The president sat in the Oval Office Friday, praising the National Guard. In mid-August he deployed the DC guard to Washington, where they patrol the National Mall, keeping a careful eye on tourists — what tourists there are, considering visitors to the U.S. are down by 22%, a loss of $12.5 billion, thanks to America’s performative hostility to foreigners.
Fresh from that triumph, he said that Chicago is next.
Why us? Why are we so fortunate?
“The people in Chicago …” the president said, “are screaming for us to come.”
They are? Did I miss that? Who in Chicago, exactly, is screaming?
The president gave hints. Chicagoans who “are wearing red hats, just like this one.”
He himself was wearing a jumbo baseball cap emblazoned “TRUMP WAS RIGHT ABOUT EVERYTHING!” Part of his new line of Trump merchandise that includes “Trump 2028′ and “4 More Years” hats. There are photographs.
“They are wearing red hats,” the president continued. “African American ladies, beautiful ladies, are saying, ‘Please, President Trump, come to Chicago, please.”
They are? I was about to laugh this off as mere mendacity. But for all the slander directed at the media, we still do that truthy-facty thing. Before I could ridicule the notion of Black Chicago women begging for troops to frisk them at bus stops, I had to go looking.
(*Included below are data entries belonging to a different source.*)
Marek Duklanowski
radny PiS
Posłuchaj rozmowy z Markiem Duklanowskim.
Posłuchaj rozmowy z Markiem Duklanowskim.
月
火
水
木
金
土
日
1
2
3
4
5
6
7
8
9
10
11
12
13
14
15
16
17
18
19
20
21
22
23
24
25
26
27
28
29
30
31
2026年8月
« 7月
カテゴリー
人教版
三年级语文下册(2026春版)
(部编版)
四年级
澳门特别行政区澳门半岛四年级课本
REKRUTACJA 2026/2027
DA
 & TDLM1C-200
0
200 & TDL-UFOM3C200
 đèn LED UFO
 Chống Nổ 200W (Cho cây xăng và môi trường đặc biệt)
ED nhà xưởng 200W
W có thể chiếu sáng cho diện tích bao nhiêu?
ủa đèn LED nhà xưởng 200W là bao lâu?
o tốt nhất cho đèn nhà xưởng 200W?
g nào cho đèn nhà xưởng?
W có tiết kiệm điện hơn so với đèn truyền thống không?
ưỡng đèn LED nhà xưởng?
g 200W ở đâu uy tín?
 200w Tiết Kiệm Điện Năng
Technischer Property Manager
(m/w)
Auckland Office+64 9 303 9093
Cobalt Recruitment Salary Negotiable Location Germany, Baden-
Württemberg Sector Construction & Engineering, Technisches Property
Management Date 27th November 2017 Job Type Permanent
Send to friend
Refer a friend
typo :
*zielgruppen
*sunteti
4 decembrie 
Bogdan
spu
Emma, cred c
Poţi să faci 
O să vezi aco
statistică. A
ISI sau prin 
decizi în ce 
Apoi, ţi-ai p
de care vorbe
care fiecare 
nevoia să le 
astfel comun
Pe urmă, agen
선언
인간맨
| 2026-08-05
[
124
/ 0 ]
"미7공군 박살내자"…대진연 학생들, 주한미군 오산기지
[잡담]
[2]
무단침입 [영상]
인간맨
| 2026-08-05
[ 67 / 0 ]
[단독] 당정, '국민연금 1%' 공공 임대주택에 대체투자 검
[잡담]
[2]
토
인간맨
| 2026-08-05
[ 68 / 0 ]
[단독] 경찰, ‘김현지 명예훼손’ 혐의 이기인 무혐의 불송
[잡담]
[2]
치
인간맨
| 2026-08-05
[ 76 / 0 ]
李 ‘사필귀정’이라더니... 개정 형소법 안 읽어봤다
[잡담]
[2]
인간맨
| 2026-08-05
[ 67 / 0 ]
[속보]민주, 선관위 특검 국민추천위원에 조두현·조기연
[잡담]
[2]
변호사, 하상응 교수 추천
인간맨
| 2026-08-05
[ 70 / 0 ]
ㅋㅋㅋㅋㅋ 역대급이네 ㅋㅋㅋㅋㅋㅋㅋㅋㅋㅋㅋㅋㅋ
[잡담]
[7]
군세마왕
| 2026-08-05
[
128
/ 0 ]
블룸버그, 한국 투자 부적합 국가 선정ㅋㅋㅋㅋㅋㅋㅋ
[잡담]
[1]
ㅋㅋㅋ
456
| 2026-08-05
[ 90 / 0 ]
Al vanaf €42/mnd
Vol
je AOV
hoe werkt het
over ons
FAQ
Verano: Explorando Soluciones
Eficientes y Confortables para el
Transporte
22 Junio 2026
I quickly found Danielle Carter-Walters, a personal fitness trainer. She indeed has been pleading for precisely this.
“We knew he had been listening to us,” said Carter-Walters, a co-founder of Chicago Flips Red, a local group of Trump supporters. “When I saw it, I said, ‘Oh wow.’ We’ve been asking for it in our videos. Now he’s doing it.”
So, I asked: She sincerely believes Chicago will benefit from the National Guard patrolling its streets?
“Yes, I do,” said Carter-Walters, who lives in Marquette Park. “Our communities are out of control. The destruction. The devastation of what’s happening. We are being displaced out of our homes by illegal aliens. I stay on the South Side of Chicago. I’m living the experience. You can’t sit in your car without worrying about being robbed, mugged, shot, carjacked. We definitely need something to be done.”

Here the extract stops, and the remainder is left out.